What I’m grateful for

(For English scroll down)

Macierzyństwo i inne wydarzenia ostatnich miesięcy sprawiły, że moje życie zwolniło. Zmienił się system wartości i priorytety. Kiedyś liczył się dla mnie „podpis w stopce służbowego maila”, marzyłam o karierze zawodowej a pięcie się po szczeblach korporacyjnego rozwoju zawodowego było moim głównym celem. Zapomniałam w tym wszystkim o sobie, swoim zdrowiu, równowadze pomiędzy życiem zawodowym i prywatnym.
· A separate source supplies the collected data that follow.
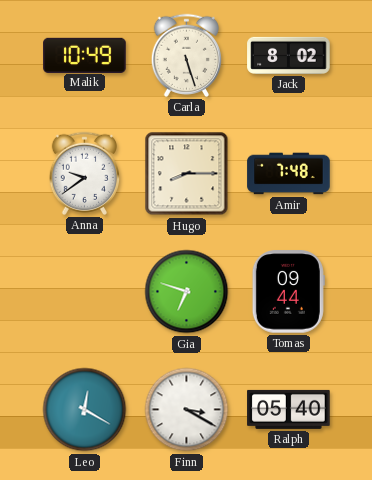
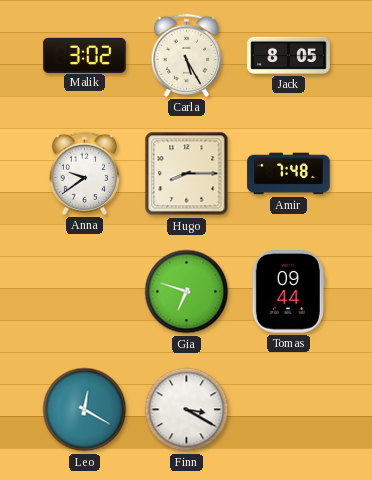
Malik: 10:49 -> 3:02
Carla: 5:27 -> 5:25
Jack: 8:02 -> 8:05
Ralph: 05:40 -> none
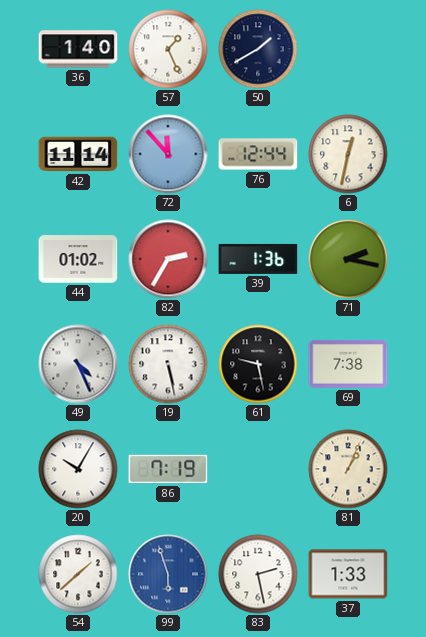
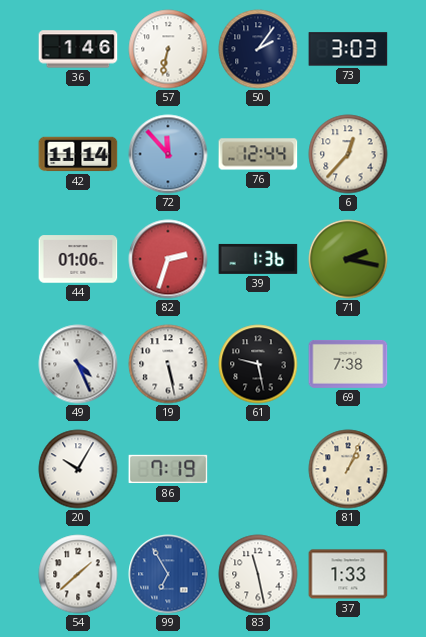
36: 1:40 -> 1:46
57: 1:26 -> 6:32
50: 1:40 -> 2:06
73: none -> 3:03
6: 12:32 -> 12:37
44: 01:02 -> 01:06
82: 2:35 -> 2:33
99: 5:57 -> 6:55
83: 2:28 -> 11:28
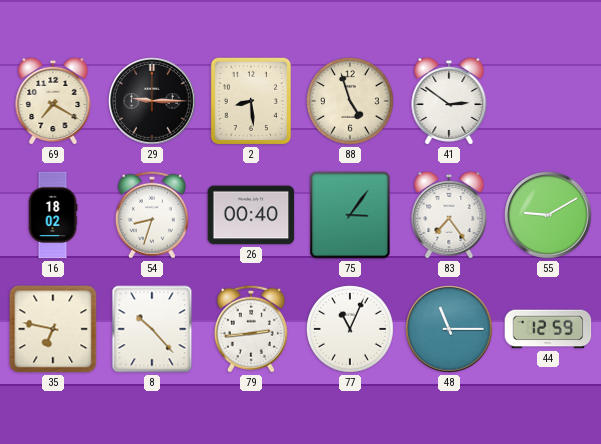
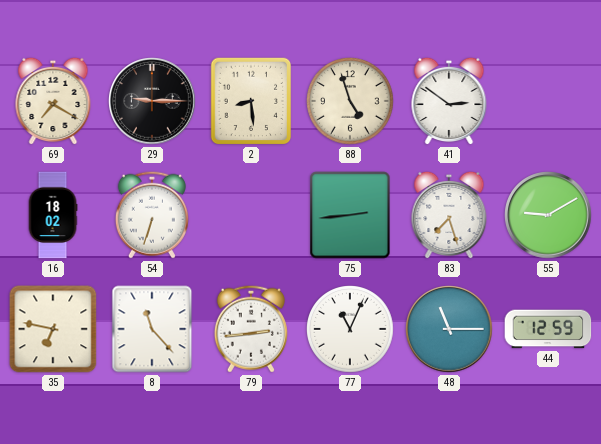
54: 8:33 -> 6:33
26: 00:40 -> none
75: 3:06 -> 2:44
83: 7:24 -> 7:27
8: 10:23 -> 11:23
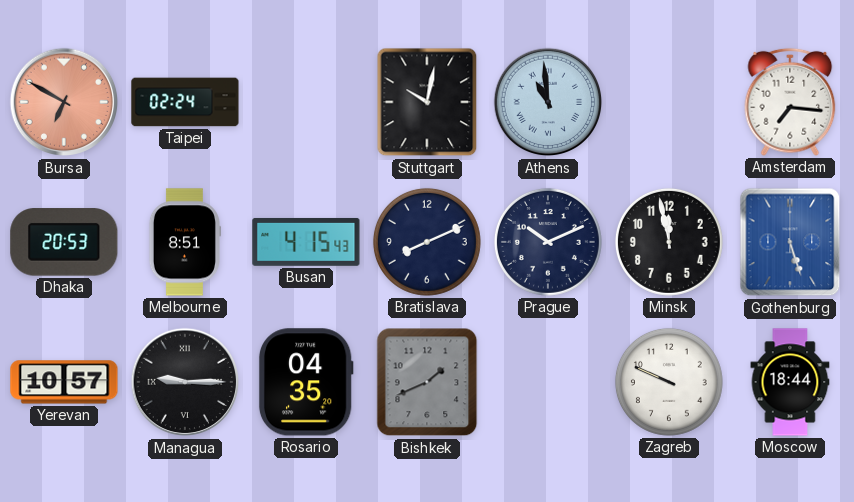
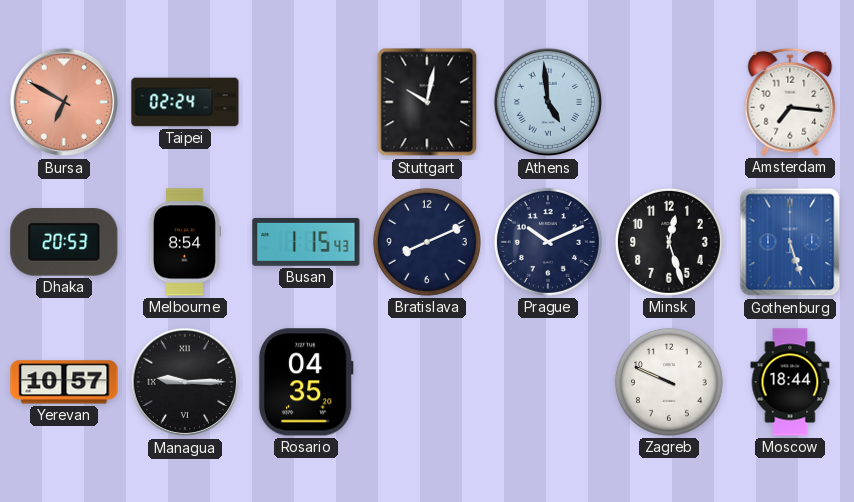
Athens: 10:59 -> 4:59
Melbourne: 8:51 -> 8:54
Busan: 4:15 -> 1:15
Minsk: 11:58 -> 12:27
Bishkek: 1:41 -> none
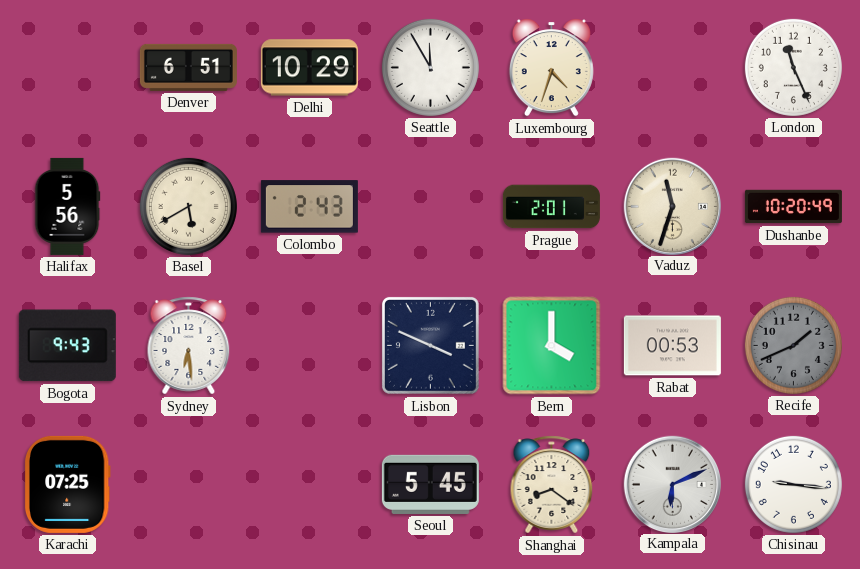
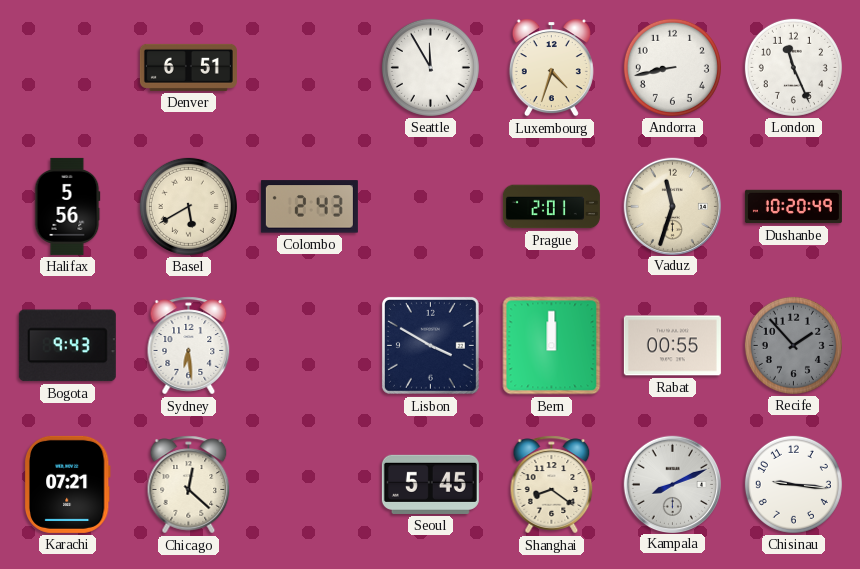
Delhi: 10:29 -> none
Andorra: none -> 8:43
Lisbon: 3:49 -> 3:50
Bern: 4:00 -> 12:00
Rabat: 00:53 -> 00:55
Recife: 1:41 -> 1:53
Karachi: 07:25 -> 07:21
Chicago: none -> 12:22
Kampala: 6:11 -> 8:11
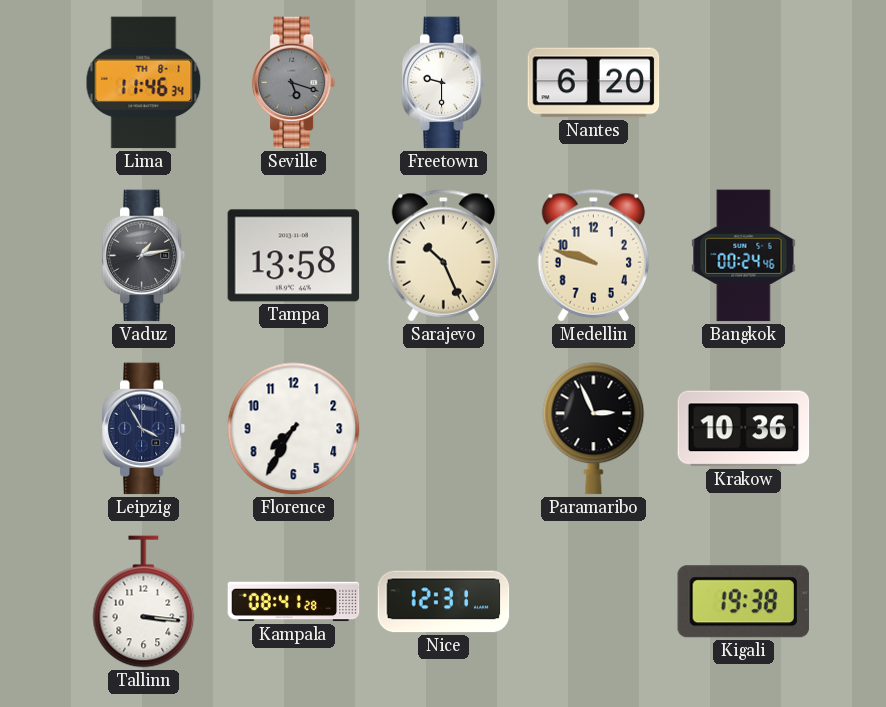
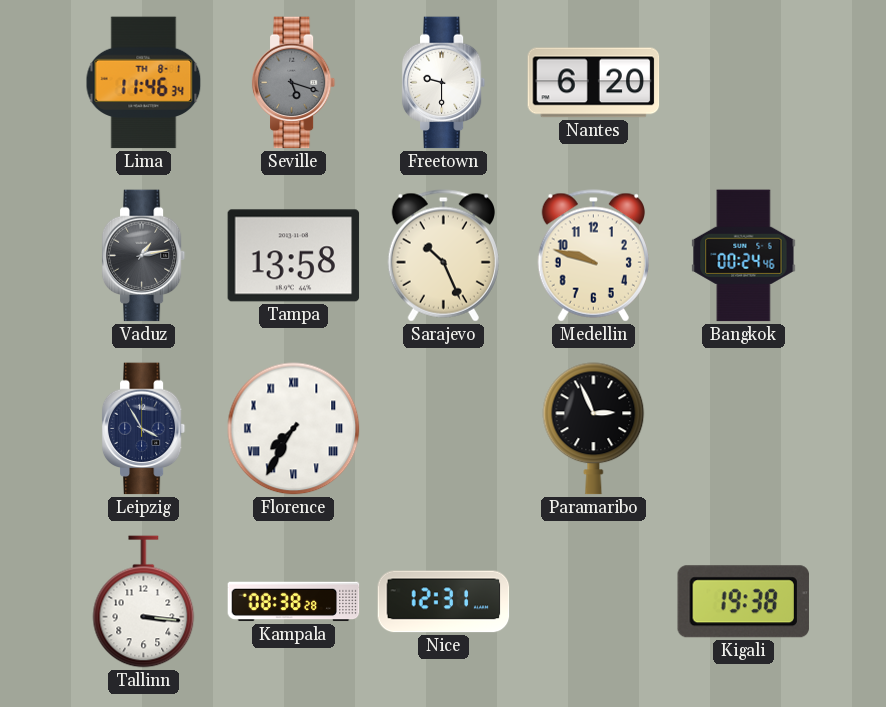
Florence numerals: Arabic -> Roman
Krakow: 10:36 -> none
Kampala: 08:41 -> 08:38
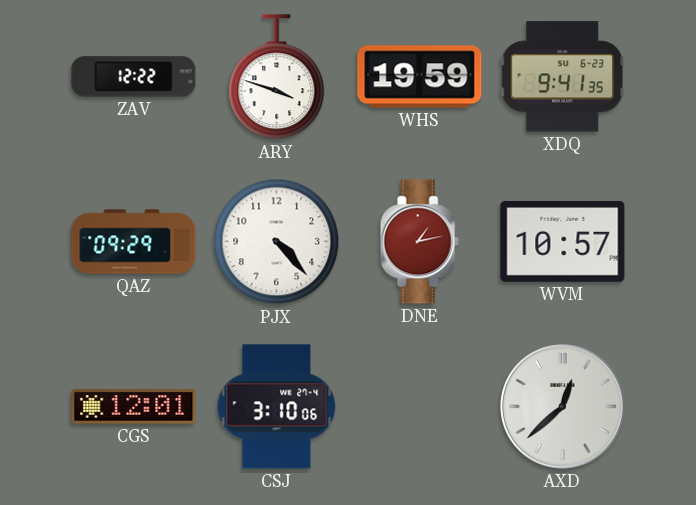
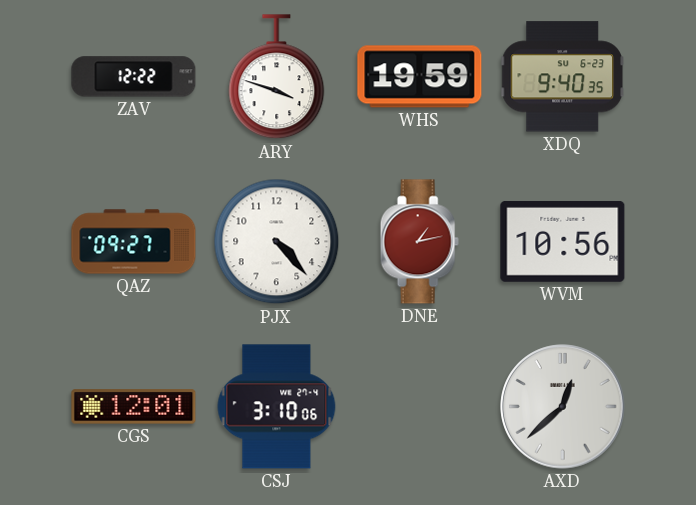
XDQ: 9:41 -> 9:40
QAZ: 09:29 -> 09:27
WVM: 10:57 -> 10:56
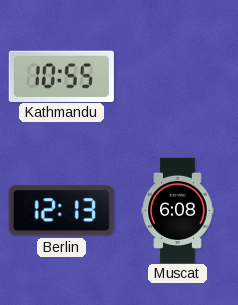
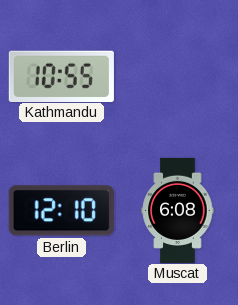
Berlin: 12:13 -> 12:10
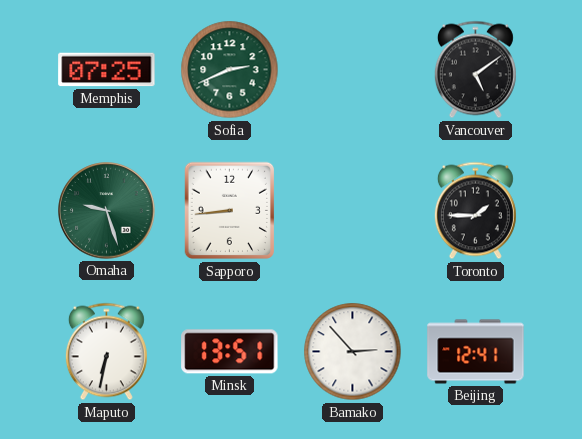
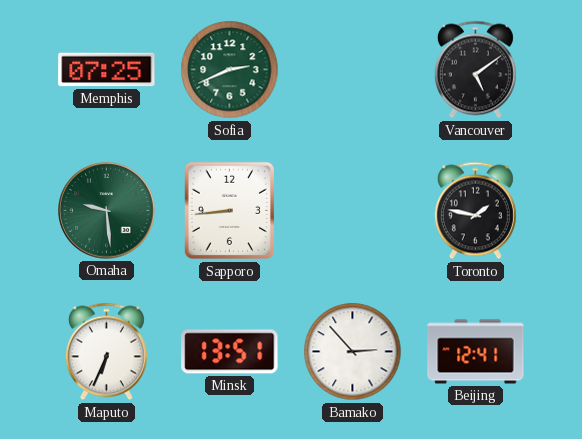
Omaha: 9:27 -> 9:29
Toronto: 1:45 -> 1:47
Maputo: 6:32 -> 6:34
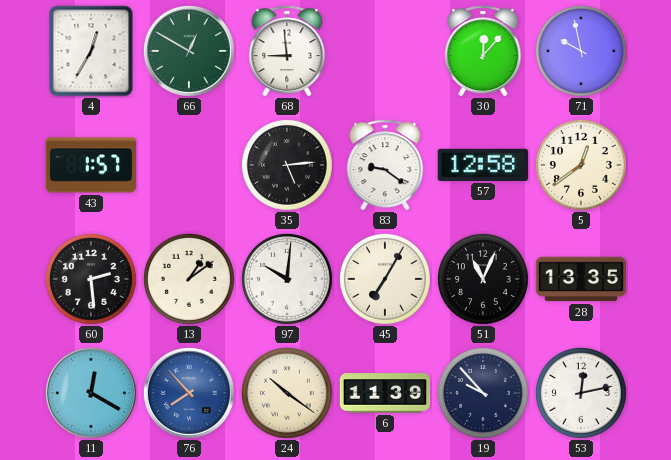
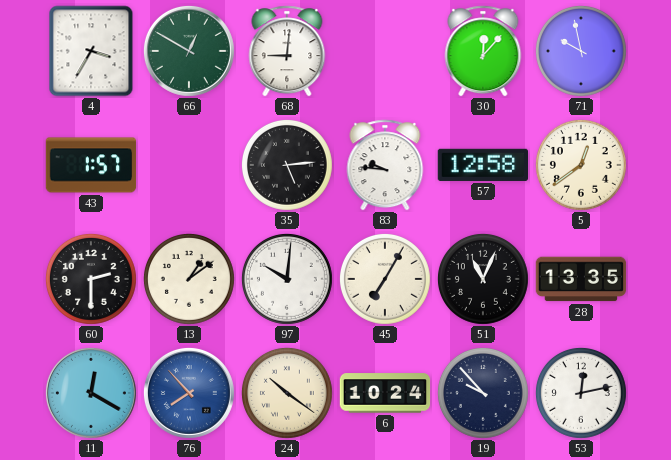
4: 12:35 -> 3:35
68: 8:59 -> 9:01
83: 9:21 -> 9:46
60: 2:29 -> 2:30
6: 11:39 -> 10:24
Weekend w pracy lub poświęcony na dokańczanie projektu- tak oczywiście. Na szczęście czasami nie wszystko zależy od nas a życie pisze własne scenariusze. Cieszę się, że tak się dzieje, że zmuszona byłam przystopować. Dało mi to możliwość „poukładania siebie” i skłoniło do refleksji nad tym co już osiągnęłam, za co mogę być wdzięczna. Chciałam podzielić się z Wami tymi prywatnymi przemyśleniami w nadziei, że może choć jedna osoba po przeczytaniu tego wpisu weźmie głęboki oddech i doceni to co ma niezależnie od tego czy jest to zdrowe dziecko, rodzic na którego możemy liczyć w każdej sytuacji, mąż który nas szanuje i wspiera, stabilna praca czy chociażby bliska osoba, z którą możemy miło spędzić czas.

Jestem wdzięczna za:

Każdy dzień, gdy budzę się bez bólu i mogę z uśmiechem zacząć dzień

Taki frazes, szczególnie w ustach 30-latki. Jeszcze niedawno, gdy wysunął mi się dysk w lędźwiowym odcinku kręgosłupa a karmienie piersią uniemożliwiało przyjmowanie leków, chociażby tych przeciwbólowych, marzyłam o tym by nie budzić się z bólu w nocy, by wstać i móc opiekować się dzieckiem. Zdrowie jest największym skarbem, który mamy. Niestety doceniamy je najczęściej dopiero gdy zaczyna podupadać.

Zdrowe dziecko

Gdy niespełna rok temu borykaliśmy się z problemami finansowymi (główny zleceniodawca męża przestał płacić a po 4 miesiącach ogłosił upadłość) byłam załamana. Wydarzenie to przypadło na koniec mojej ciąży i spędzało mi sen z powiek. Powtarzałam sobie wtedy jak mantrę: „uspokój się, najważniejsze żeby Piotruś urodził się zdrowy. Pieniądze można zarobić a obecna sytuacja jest tylko chwilowa. Każda osoba, która ma chore dziecko oddałaby wszystko co posiada aby tylko maleństwo było zdrowe. Nie można mieć wszystkiego w życiu, dlatego ciesz się że masz problemy finansowe ale urodzisz zdrowego syna”.  Tak też się stało. Piotruś urodził się w terminie,  jest pięknym i zdrowym dzieckiem za co jestem bardzo wdzięczna, sytuacja finansowa wróciła do normy a nawet widzimy cień szansy na odzyskanie środków utopionych u niewypłacalnego zleceniodawcy.

Rodzinę

Bliscy, którzy nas wspierają to wielki skarb. Uważam, że jestem szczęściarą bo mam męża, który mnie kocha i szanuje a do tego okazał się być cudownym ojcem. Mamę, która jest zawsze przy mnie i na która mogę liczyć w każdej sytuacji. Mimo, że dzielą nas setki kilometrów w trudnych chwilach jest gotowa rzucić wszystko żeby być przy mnie gdy jej potrzebuję. Rodziców męża, celowo nie użyłam określenia teściów, które dla wielu osób niesie ze sobą negatywne skojarzenia. Chyba mogę powiedzieć, że mam drugą mamę (nie dlatego, że po ślubie wypada tak się zwracać) a tata męża jest mi bliższy niż mój własny ojciec.

Pracę

Jestem wdzięczna losowi, za to, że urodziłam się w kraju, w którym panuje równouprawnienie i mogę pracować. Będąc kobietą nie jestem postrzegana jako obywatel drugiej kategorii. Nie muszę pytać o pozwolenie na wszystko męża, być jego utrzymanką jak ma to niestety miejsce w wielu krajach arabskich. Czy wręcz przeciwnie, jak w krajach azjatyckich gdzie to kobiety robią wszystko, pracują na 2 etaty, zajmują się domem, dziećmi podczas gdy mąż odpoczywa ciesząc się przywilejami „świętej krowy” i dodatkowo postrzegany jest jako „coś lepszego” niż kobieta.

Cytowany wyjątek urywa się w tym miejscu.